Word for word, write the lines below out again, with no pictures.

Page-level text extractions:
*-*-*

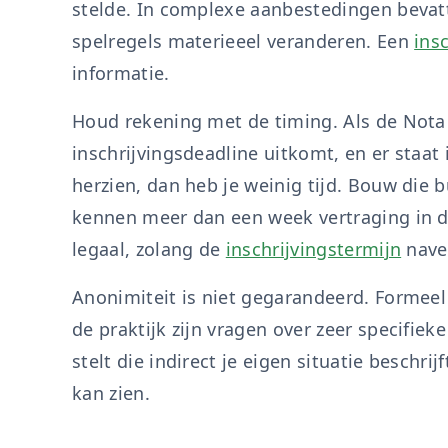
stelde. In complexe aanbestedingen bevat
spelregels materieeel veranderen. Een
insc
informatie.
Houd rekening met de timing. Als de Nota
inschrijvingsdeadline uitkomt, en er staat i
herzien, dan heb je weinig tijd. Bouw die 
kennen meer dan een week vertraging in de 
legaal, zolang de
inschrijvingstermijn
nave
Anonimiteit is niet gegarandeerd. Formee
de praktijk zijn vragen over zeer specifiek
stelt die indirect je eigen situatie beschr
kan zien.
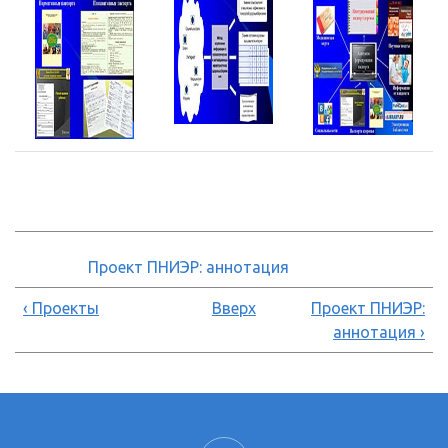
Проект ПНИЭР: аннотация
‹ Проекты
Вверх
Проект ПНИЭР:
аннотация ›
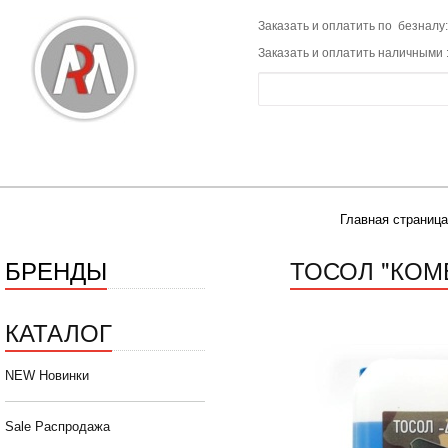
Заказать и оплатить по безналу:
Заказать и оплатить наличными 
Главная страница
БРЕНДЫ
ТОСОЛ "КОМБ
КАТАЛОГ
NEW Новинки
Sale Распродажа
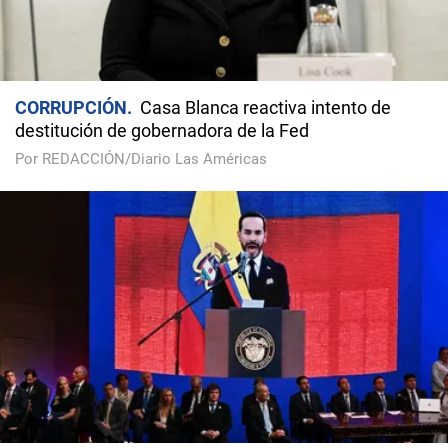
CORRUPCIÓN
Casa Blanca reactiva intento de
destitución de gobernadora de la Fed
Por REDACCIÓN/Diario Las Américas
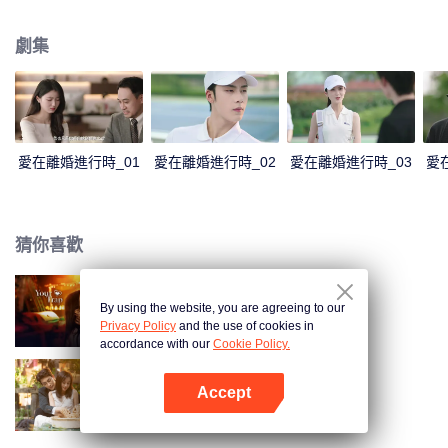
表達加深了彼此的誤會。傅燕城得知盛眠就是Penny，並已懷有身孕懊悔不
已，傾其一切挽回，兩人解除誤會，確認彼此真心，決定攜手一生。
劇集
愛在離婚進行時_01
愛在離婚進行時_02
愛在離婚進行時_03
愛
猜你喜歡
By using the website, you are agreeing to our
步步深陷
Privacy Policy
and the use of cookies in
accordance with our
Cookie Policy.
Accept
以愛為契
打開App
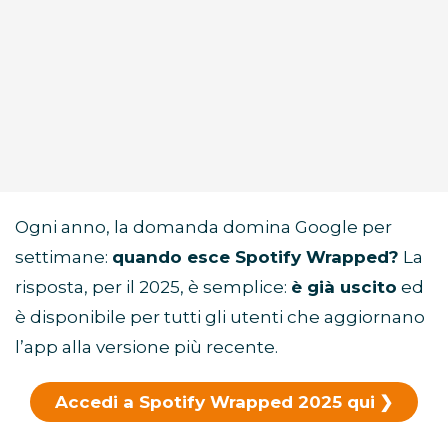
Ogni anno, la domanda domina Google per
settimane:
quando esce Spotify Wrapped?
La
risposta, per il 2025, è semplice:
è già uscito
ed
è disponibile per tutti gli utenti che aggiornano
l’app alla versione più recente.
Accedi a Spotify Wrapped 2025 qui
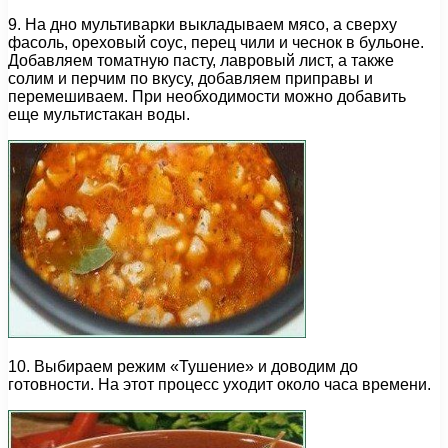
9. На дно мультиварки выкладываем мясо, а сверху
фасоль, ореховый соус, перец чили и чеснок в бульоне.
Добавляем томатную пасту, лавровый лист, а также
солим и перчим по вкусу, добавляем приправы и
перемешиваем. При необходимости можно добавить
еще мультистакан воды.
10. Выбираем режим «Тушение» и доводим до
готовности. На этот процесс уходит около часа времени.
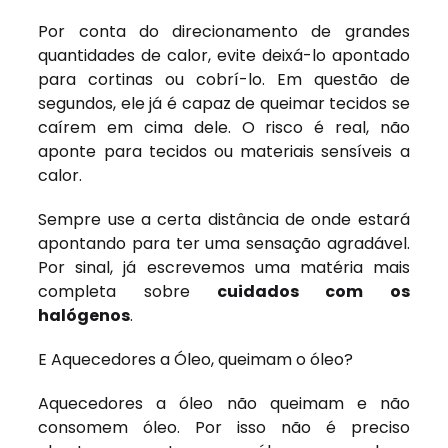
Por conta do direcionamento de grandes
quantidades de calor, evite deixá-lo apontado
para cortinas ou cobrí-lo. Em questão de
segundos, ele já é capaz de queimar tecidos se
caírem em cima dele. O risco é real, não
aponte para tecidos ou materiais sensíveis a
calor.
Sempre use a certa distância de onde estará
apontando para ter uma sensação agradável.
Por sinal, já escrevemos uma matéria mais
completa sobre
cuidados com os
halógenos
.
E Aquecedores a Óleo, queimam o óleo?
Aquecedores a óleo não queimam e não
consomem óleo. Por isso não é preciso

*-*-*

RESULT
stelde. In complexe aanbestedingen bevat
spelregels materieeel veranderen. Een
insc
informatie.
Houd rekening met de timing. Als de Nota
inschrijvingsdeadline uitkomt, en er staat i
herzien, dan heb je weinig tijd. Bouw die 
kennen meer dan een week vertraging in de 
legaal, zolang de
inschrijvingstermijn
nave
Anonimiteit is niet gegarandeerd. Formee
de praktijk zijn vragen over zeer specifiek
stelt die indirect je eigen situatie beschr
kan zien.
Проект ПНИЭР: аннотация
‹ Проекты
Вверх
Проект ПНИЭР:
аннотация ›
Заказать и оплатить по безналу:
Заказать и оплатить наличными 
Главная страница
БРЕНДЫ
ТОСОЛ "КОМБ
КАТАЛОГ
NEW Новинки
Sale Распродажа
CORRUPCIÓN
Casa Blanca reactiva intento de
destitución de gobernadora de la Fed
Por REDACCIÓN/Diario Las Américas
表達加深了彼此的誤會。傅燕城得知盛眠就是Penny，並已懷有身孕懊悔不
已，傾其一切挽回，兩人解除誤會，確認彼此真心，決定攜手一生。
劇集
愛在離婚進行時_01
愛在離婚進行時_02
愛在離婚進行時_03
愛
猜你喜歡
By using the website, you are agreeing to our
步步深陷
Privacy Policy
and the use of cookies in
accordance with our
Cookie Policy.
Accept
以愛為契
打開App
Ogni anno, la domanda domina Google per
settimane:
quando esce Spotify Wrapped?
La
risposta, per il 2025, è semplice:
è già uscito
ed
è disponibile per tutti gli utenti che aggiornano
l’app alla versione più recente.
Accedi a Spotify Wrapped 2025 qui
9. На дно мультиварки выкладываем мясо, а сверху
фасоль, ореховый соус, перец чили и чеснок в бульоне.
Добавляем томатную пасту, лавровый лист, а также
солим и перчим по вкусу, добавляем приправы и
перемешиваем. При необходимости можно добавить
еще мультистакан воды.
10. Выбираем режим «Тушение» и доводим до
готовности. На этот процесс уходит около часа времени.
Por conta do direcionamento de grandes
quantidades de calor, evite deixá-lo apontado
para cortinas ou cobrí-lo. Em questão de
segundos, ele já é capaz de queimar tecidos se
caírem em cima dele. O risco é real, não
aponte para tecidos ou materiais sensíveis a
calor.
Sempre use a certa distância de onde estará
apontando para ter uma sensação agradável.
Por sinal, já escrevemos uma matéria mais
completa sobre
cuidados com os
halógenos
.
E Aquecedores a Óleo, queimam o óleo?
Aquecedores a óleo não queimam e não
consomem óleo. Por isso não é preciso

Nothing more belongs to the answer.